"Margaret is a jewel of a teacher. She seems able to teach everyone and help us individually with enthusiasm that is contagious."
Margaret Davidson is a sensitive and refined painter who focuses on the world of stilled objects. One of her unique specialties is archaeological illustration--most remarkably, creating detailed basket drawings from almost non-existent, muddy fragments. Her personal work draws from a love of natural history and the pleasures of quiet domesticity. Her drawings and paintings are uncluttered, fresh and beautifully rendered. Ms. Davidson received her BFA from the University of Michigan and her MFA from University of Washington.

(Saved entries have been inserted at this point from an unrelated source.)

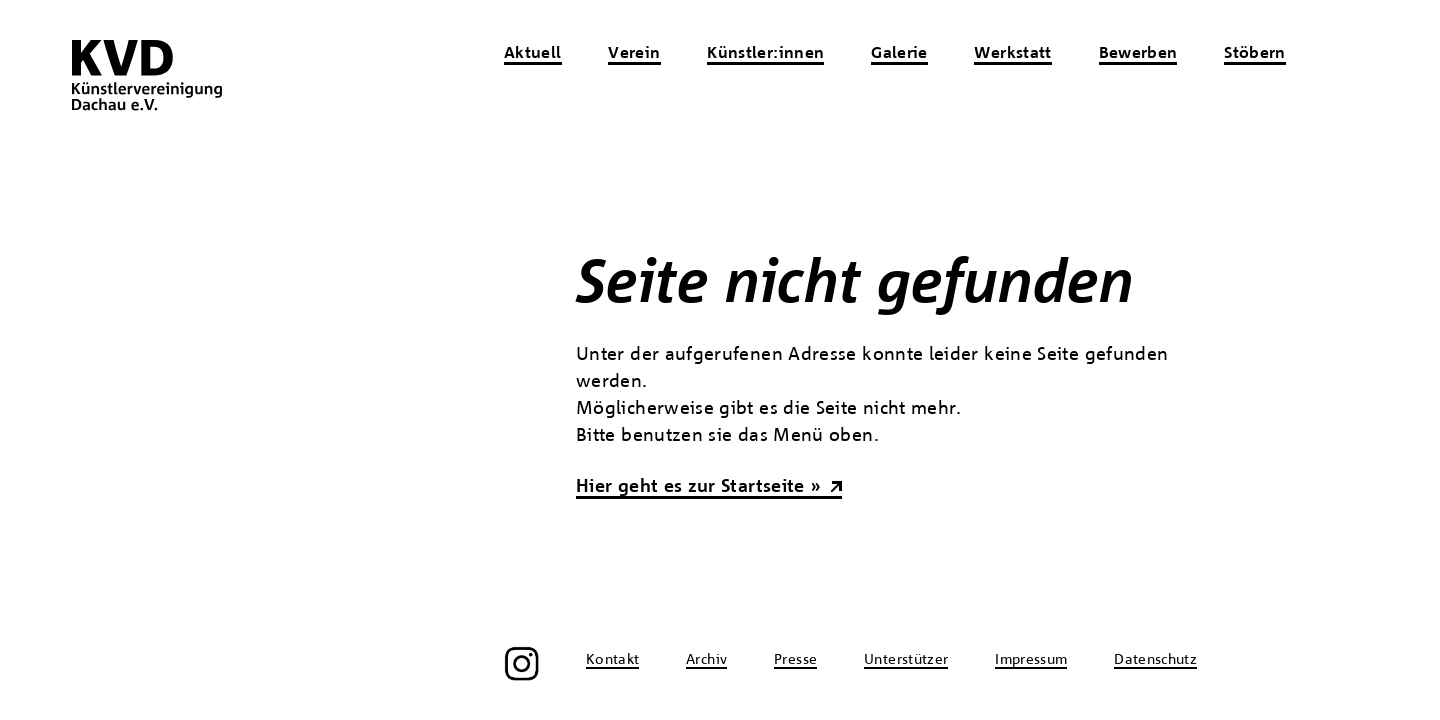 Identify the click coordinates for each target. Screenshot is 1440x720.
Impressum (1031, 660)
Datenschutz (1155, 660)
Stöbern (1255, 54)
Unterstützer (906, 660)
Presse (795, 660)
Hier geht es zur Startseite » (698, 487)
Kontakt (613, 660)
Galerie (899, 54)
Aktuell (533, 54)
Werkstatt (1012, 54)
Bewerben (1138, 54)
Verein (634, 54)
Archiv (706, 660)
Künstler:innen (765, 54)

Her drawings and paintings have been exhibited in the Bellevue Art Museum, the Smithsonian Institute, the Wing Luke Asian Museum and numerous galleries in the Northwest, currently she is represented at the Edison Eye Gallery, Edison, WA. Her illustration work has been included in over forty publications. She is a member of the Guild of Natural History Illustrators, with whom she exhibits annually.

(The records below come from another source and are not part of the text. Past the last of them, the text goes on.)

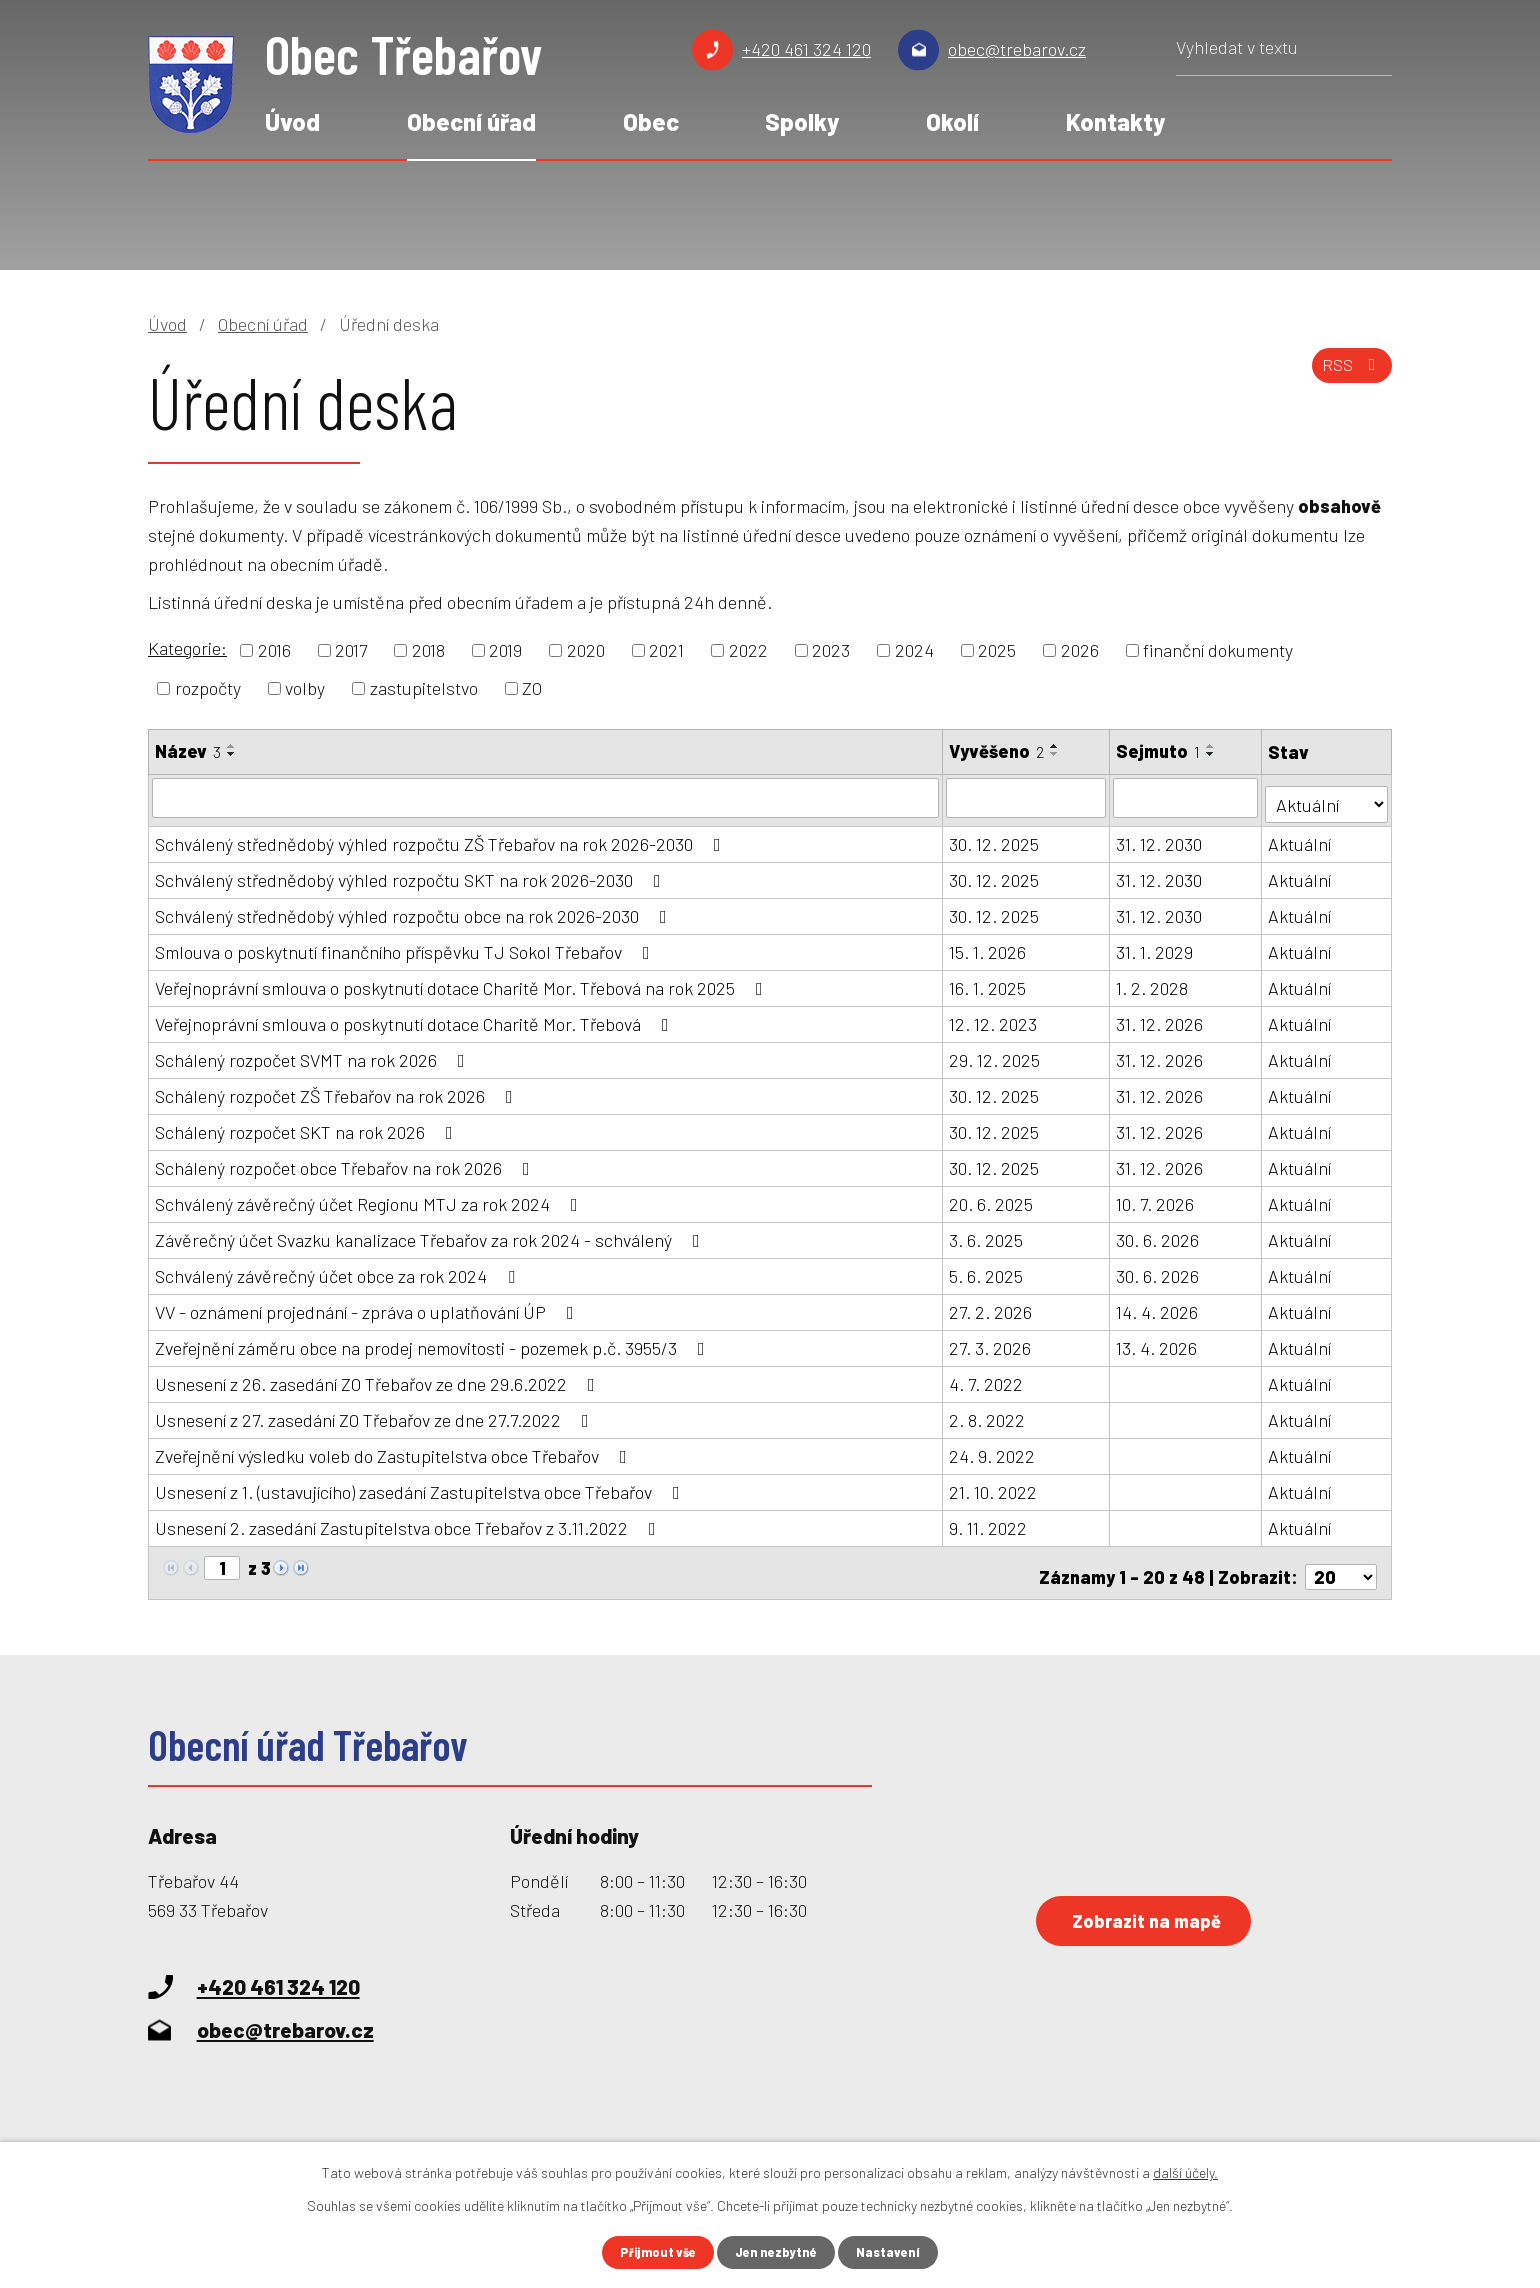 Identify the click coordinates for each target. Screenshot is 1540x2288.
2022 (748, 650)
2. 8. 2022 (988, 1413)
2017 (351, 650)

Ms. Davidson is acclaimed for her systematic approach to teaching the principles of drawing, color theory and watercolor painting. She has taught drawing at the Academy since 1994, and has also taught at Pratt. Her intensive bi-weekly realist drawing classes are typically sold-out, so please register early.

Artist's StatementI am drawn to the still life genre because it's so subtle. In the still life tradition the person is there, but he or she has just left the room.
You may have noticed that the objects in a still life are always connected to people in some way: things left behind on a table, fruit encased in a bowl or basket, flowers in a vase. Things, however wild in origin, are chosen, picked, netted, or killed and placed in tame domestic surroundings, usually indoors, or at least in a manmade container. The human presence is there, it's just indirect and a little indistinct.
The placement of objects, the spaces between things, the light, the depth, this is where the soul resides in a still life, and the ordinariness of the things which appear in a majority of still lifes suggests the real, everyday soul of humanity. Cloth, for example, is as common as dirt, yet all the laws of the universe were required to make that piece of cloth in the same way as they were to make a planet or a galaxy. Painting that cloth is a celebration of the intrinsic importance and meaning in the ordinary and the everyday.